§ Work item
Print all the records below exactly as they stand, but leave out the pictures.

§ Records shown
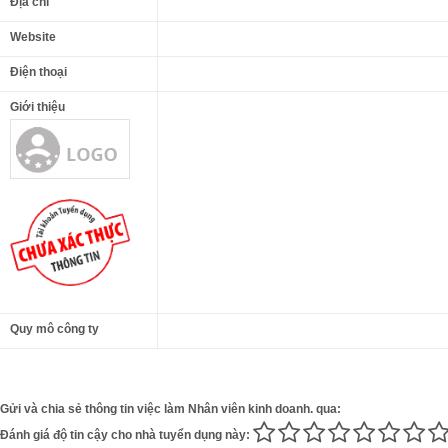
Địa chỉ
Website
Điện thoại
Giới thiệu
Quy mô công ty
Gửi và chia sẻ thông tin việc làm Nhân viên kinh doanh. qua:
Đánh giá độ tin cậy cho nhà tuyển dụng này:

§ Task result
Địa chỉ
Website
Điện thoại
Giới thiệu
Quy mô công ty
Gửi và chia sẻ thông tin việc làm Nhân viên kinh doanh. qua:
Đánh giá độ tin cậy cho nhà tuyển dụng này:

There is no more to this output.